## TO DO
Go through the records below line by line. Count the lines with "yang" and give the count alone.

Page-level text extractions:
----------------

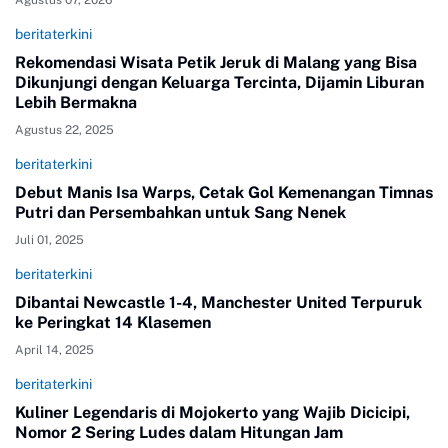
beritaterkini
Rekomendasi Wisata Petik Jeruk di Malang yang Bisa
Dikunjungi dengan Keluarga Tercinta, Dijamin Liburan
Lebih Bermakna
Agustus 22, 2025
beritaterkini
Debut Manis Isa Warps, Cetak Gol Kemenangan Timnas
Putri dan Persembahkan untuk Sang Nenek
Juli 01, 2025
beritaterkini
Dibantai Newcastle 1-4, Manchester United Terpuruk
ke Peringkat 14 Klasemen
April 14, 2025
beritaterkini
Kuliner Legendaris di Mojokerto yang Wajib Dicicipi,
Nomor 2 Sering Ludes dalam Hitungan Jam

----------------

## RESPONSE BELOW
2